Ma andiamo con ordine e spieghiamo passo passo di cosa si tratta.

Nel mese di marzo scorso è stato approvato il piano spiaggia, cioè un importante strumento urbanistico che regola l’utilizzo dell’arenile e delle zone antistanti del nostro paese.

Questo strumento rappresenta il piano di utilizzo di tutto il litorale e, considerata la vocazione turistica di Roccella, è molto importante per gli imprenditori turistici già presenti e per quelli eventualmente nuovi.
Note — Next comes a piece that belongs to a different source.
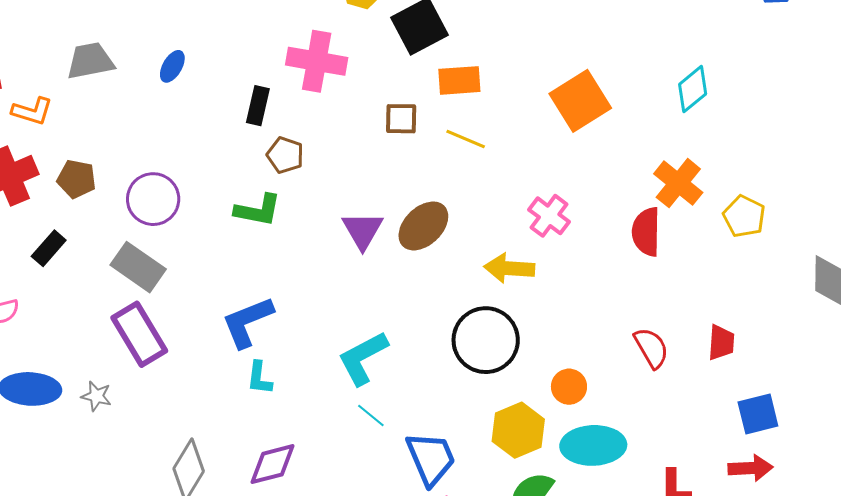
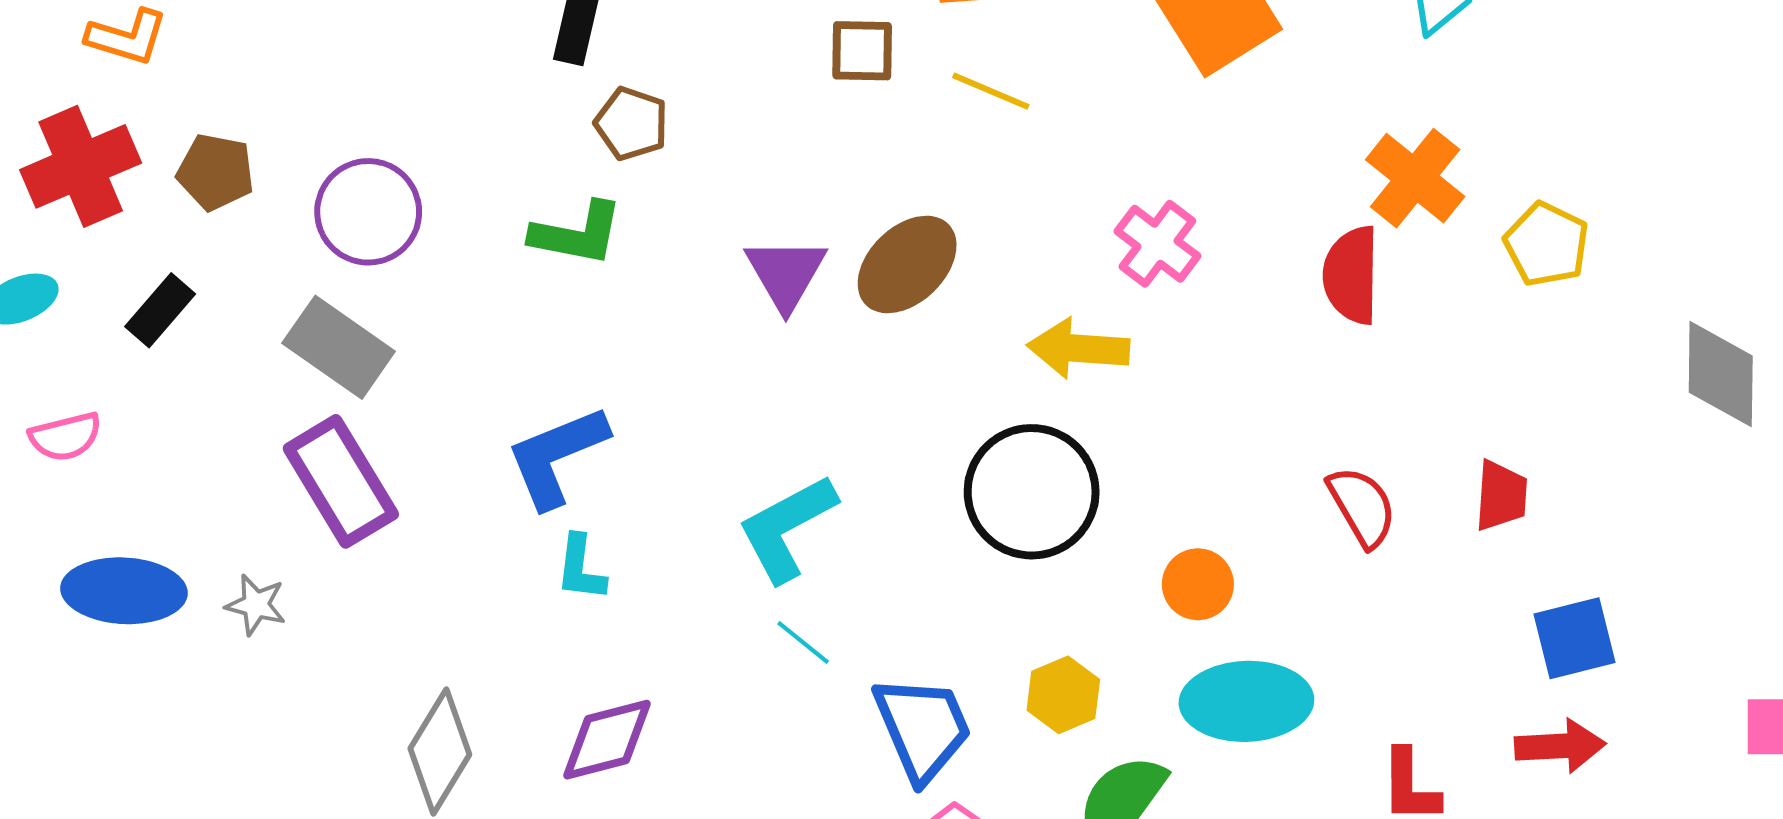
yellow hexagon: (518, 430) -> (1063, 695), moved, size x0.7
L’iter procedurale e burocratico per la realizzazione del piano spiaggia è stato molto lungo: l’elaborato si è prolungato da oltre vent’anni, e, fra i vari passaggi, erano previsti degli incontri pubblici con i cittadini, gli imprenditori, i professionisti del settore e con i sindacati, con lo scopo di rendere partecipi delle intenzioni del progetto tutti gli attori interessati per consentire, eventualmente, di poter avanzare delle osservazioni.
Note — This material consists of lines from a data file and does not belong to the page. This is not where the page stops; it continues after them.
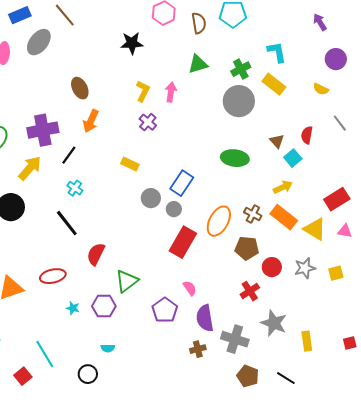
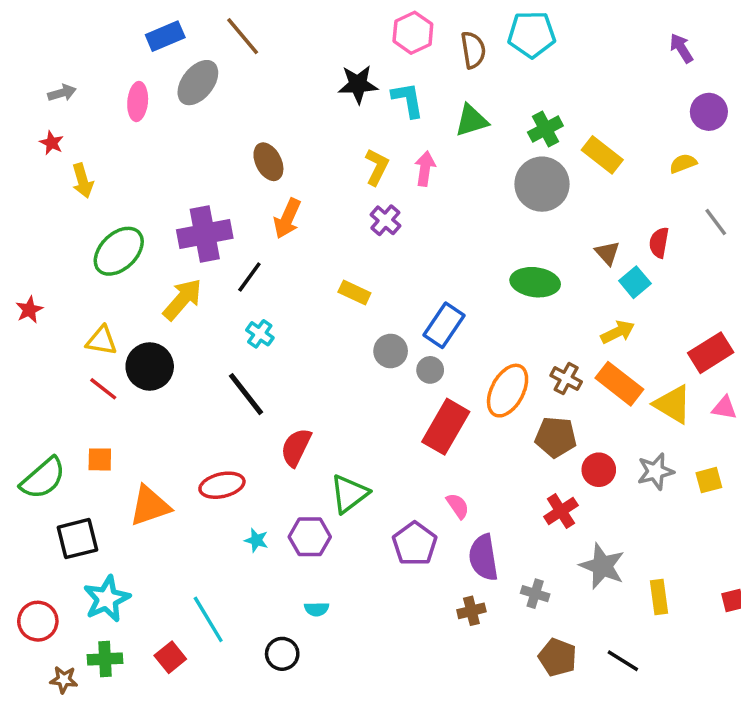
cyan L-shape: (277, 52) -> (408, 100), moved
yellow semicircle: (321, 89) -> (683, 163), turned 133
gray cross: (235, 339) -> (535, 594), size x0.6

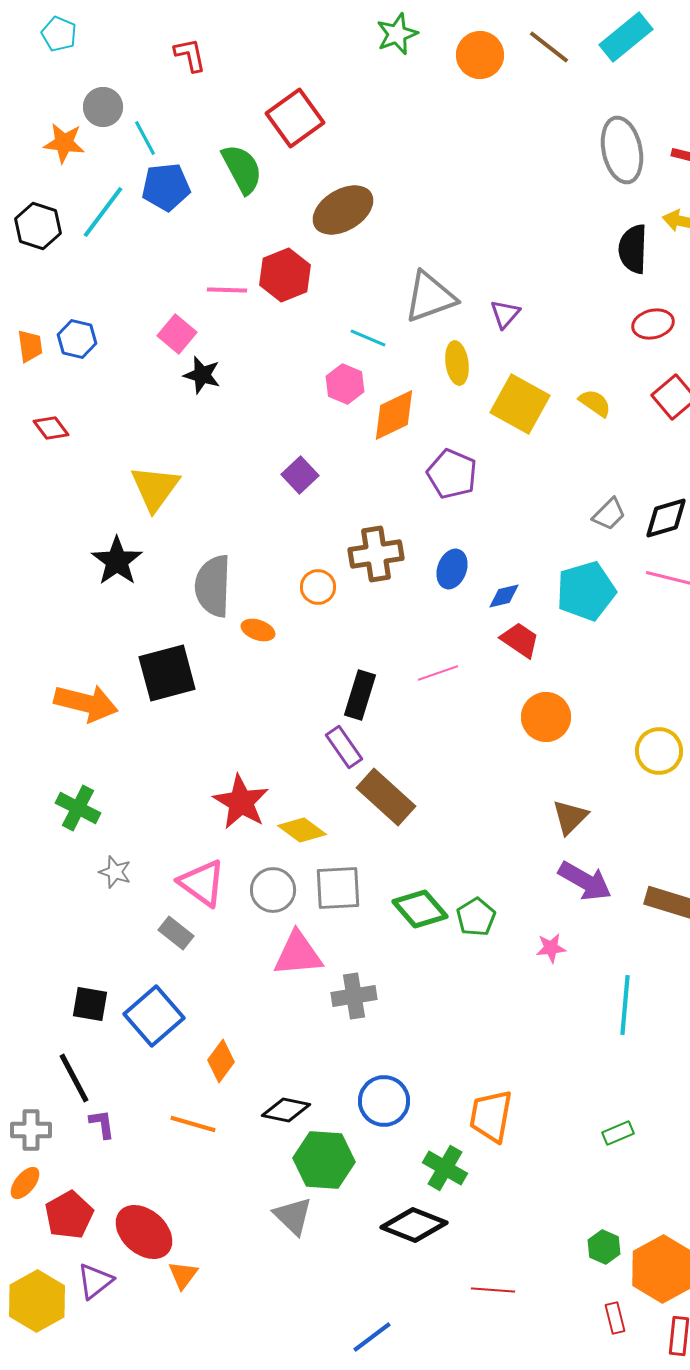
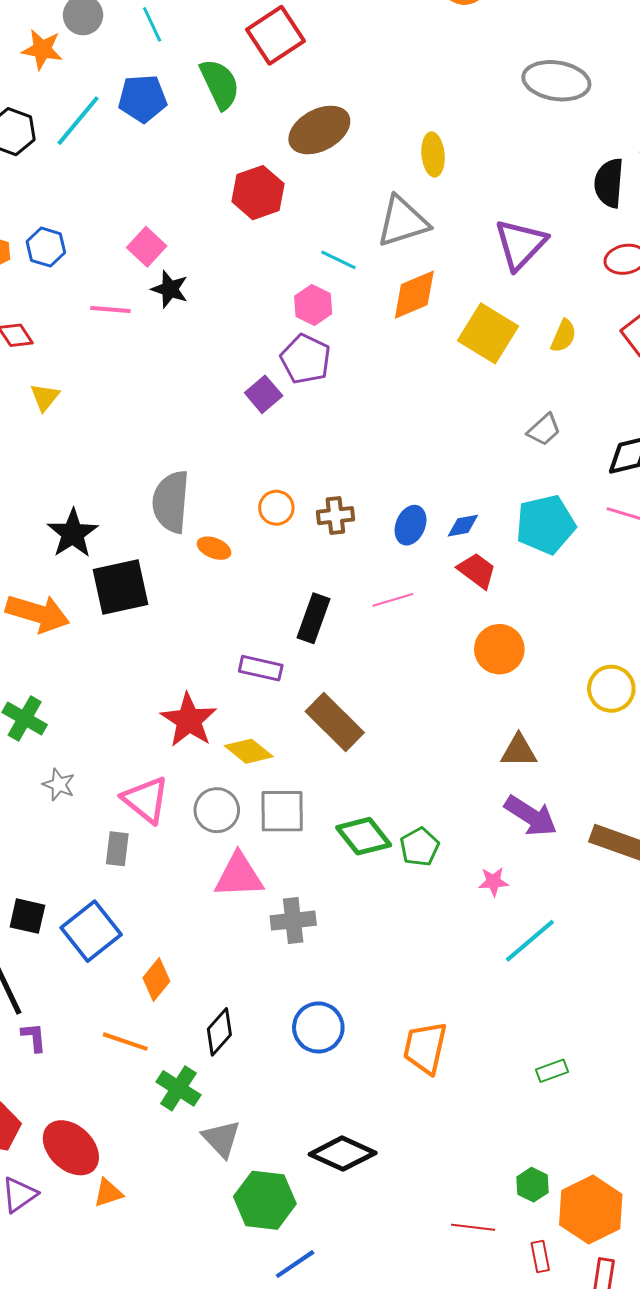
cyan line: (145, 138) -> (152, 24), moved
gray ellipse: (622, 150) -> (556, 81), moved, turned -72
pink line: (227, 290) -> (110, 310), moved
purple triangle: (505, 314) -> (520, 244), moved, size x1.8
yellow ellipse: (457, 363) -> (433, 155), moved
yellow semicircle: (595, 403) -> (563, 336), turned 76
orange diamond: (394, 415) -> (414, 295), moved
purple pentagon: (452, 474) -> (306, 359), moved
yellow triangle: (155, 488) -> (45, 397), moved, size x0.6
gray trapezoid: (609, 514) -> (544, 430), moved
brown cross: (376, 554) -> (335, 516), moved, size x0.7
black star: (117, 561) -> (73, 533), moved
blue ellipse: (452, 569) -> (411, 525), moved
purple rectangle: (344, 747) -> (261, 668), moved, turned -45
brown triangle: (570, 817) -> (519, 751), turned 42
gray rectangle: (176, 933) -> (117, 849), turned 56
cyan line: (625, 1005) -> (530, 941), moved, turned 42
black diamond: (286, 1110) -> (219, 1032), turned -63
green hexagon: (324, 1160) -> (265, 1200), moved
green cross: (445, 1168) -> (178, 1088), moved
orange triangle: (183, 1275) -> (108, 1193), turned 32
red line: (493, 1290) -> (473, 1227), moved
Ed infatti, dall’attenta lettura e dallo studio approfondito del piano spiaggia, otto stabilimenti balneari su nove esistenti, hanno firmato tutt’insieme una serie di osservazioni ponendoli all’attenzione sia dell’amministrazione comunale che della Città Metropolitana che ha l’Istituzione della visione, dell’apporto di eventuali modifiche, e dell’approvazione.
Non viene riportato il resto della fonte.